Our client is a leading player in the Financial and Insurance Services space (UK and worldwide).
- Lack of security testing resources and processes.
- Testing was carried out by the developers.
- Project had a well-detailed specification.
- Structured and formalized the security testing process.
- Created detailed security testing strategy and test plan.
- Created and maintained security testing test cases and check lists.
- Designed the architecture of the security test framework from scratch.
- Updated the Jira workflow.
- Integrated short team meetings to be sure all the team are on the same page.
The client was in the process of building a secure online insurance service application. They contacted us for performing security testing across the various components of their services. The nature of the engagement was to conduct a multitier architecture web application security assessment that included:
- AWS Cloud
- Amazon (AZ) Connect
- Salesforce Marketing Cloud
- Accenture Insight Platform
- Amazon Redshift
The information security experts from Vihat Technologies’ security testing team used a unique in-house developed methodology and an application driven framework, and completed the Web Application Security Assessment and Penetration Testing against all the various components and reported multiple critical vulnerabilities.
Key highlights of the security assessment are outlined below:
- Attack surface mapping of the entire application with every detail of the URLs, parameters, components and IPs that are being used in the application.

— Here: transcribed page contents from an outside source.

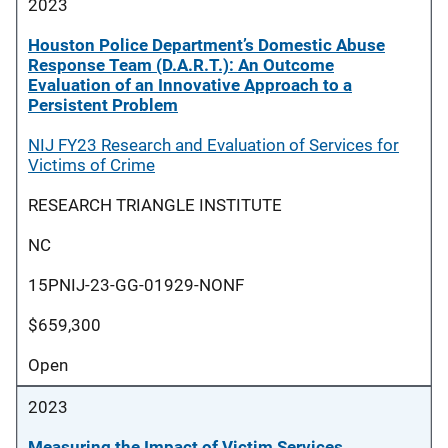
2023
Houston Police Department’s Domestic Abuse
Response Team (D.A.R.T.): An Outcome
Evaluation of an Innovative Approach to a
Persistent Problem
NIJ FY23 Research and Evaluation of Services for
Victims of Crime
RESEARCH TRIANGLE INSTITUTE
NC
15PNIJ-23-GG-01929-NONF
$659,300
Open
2023
Measuring the Impact of Victim Services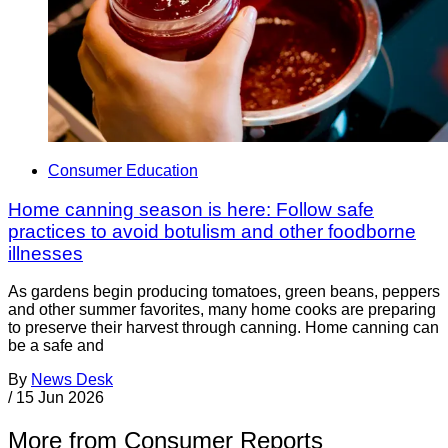
Consumer Education
Home canning season is here: Follow safe
practices to avoid botulism and other foodborne
illnesses
As gardens begin producing tomatoes, green beans, peppers
and other summer favorites, many home cooks are preparing
to preserve their harvest through canning. Home canning can
be a safe and
By
News Desk
/
15 Jun 2026
More from Consumer Reports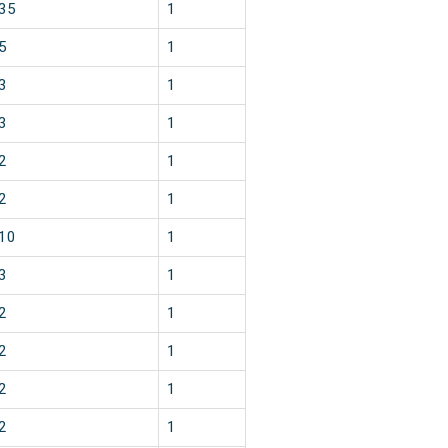
35
1
5
1
3
1
3
1
2
1
2
1
10
1
3
1
2
1
2
1
2
1
2
1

- Test cases were created based on the insurance application specific vulnerabilities such as price tempering, checksum related flaws, security misconfiguration, payment integration flaw, access control flaws etc. in conjunction with various sections that were mapped.
- Security testing conforming to OWASP top 10 and severe business logic vulnerabilities for web, cloud and network interface.
- Automated scans using various open source & commercial scanners.
- Test case verification by manually confirming each of the potential test cases identified above.
Vihat Technologies team educated the application owner about the risks and created a risk mitigation plan. The first cycle of the engagement involved identifying all the vulnerabilities in the client’s website. Subsequently, the engineers leveraged the known vulnerabilities to further penetrate the client’s application architecture and identify the true impact of the vulnerabilities.
The reports and remediation information provided were customized to match the client’s operational environment and development framework. The following reports were submitted:
- Daily Execution Summary Report: Details of the vulnerabilities identified during the day and progress of execution on a daily basis on Microsoft’s VSTS vulnerability reporting and management tool.
- Executive Presentation: Overview of the entire engagement, the vulnerabilities discovered and the recommendations made to mitigate the threats identified on the client’s websites.
- Detailed Technical Report: Comprehensive information and detailed exploitation instructions of all the threats identified.
Tools & Technologies
Burp Suite, Kali Linux, Metasploit, Nessus, Jira, Microsoft VSTS
By conducting thorough penetration tests and identifying vulnerabilities, Vihat Technologies reduced the client’s risk exposure in an environment where online shopping regulatory bodies are taking an extremely strict approach to security.
Additionally, we were able to bring in the following benefits –
1. Risk Benefits
The Vihat Technologies security testing team minimized the security risks by assessing the customer’s infrastructure and business solution specific vulnerabilities and recommended solutions with proven methods to enhance the security. Some of the major vulnerabilities discovered were –
- SQL Injection
- Security Misconfiguration
- Insecure CORS
- Misconfigured S3 buckets
- Hard-coded sensitive credentials
- Cross Site Scripting
- Broken Authentication and Session Management
- Order Management Flaws
- Payment Integration Flaws Privilege Escalation
- Session Hijacking
2. Cost Savings
- Vihat Technologies suggested the cost-effective risk-mitigation measures based on the customer’s business requirements that would ensure security and continuity of the business.
- Reduced the significant financial impact and disruption to the hard business deadlines.
- The Client will be able to utilize the information gained from the engagement for compliance purposes.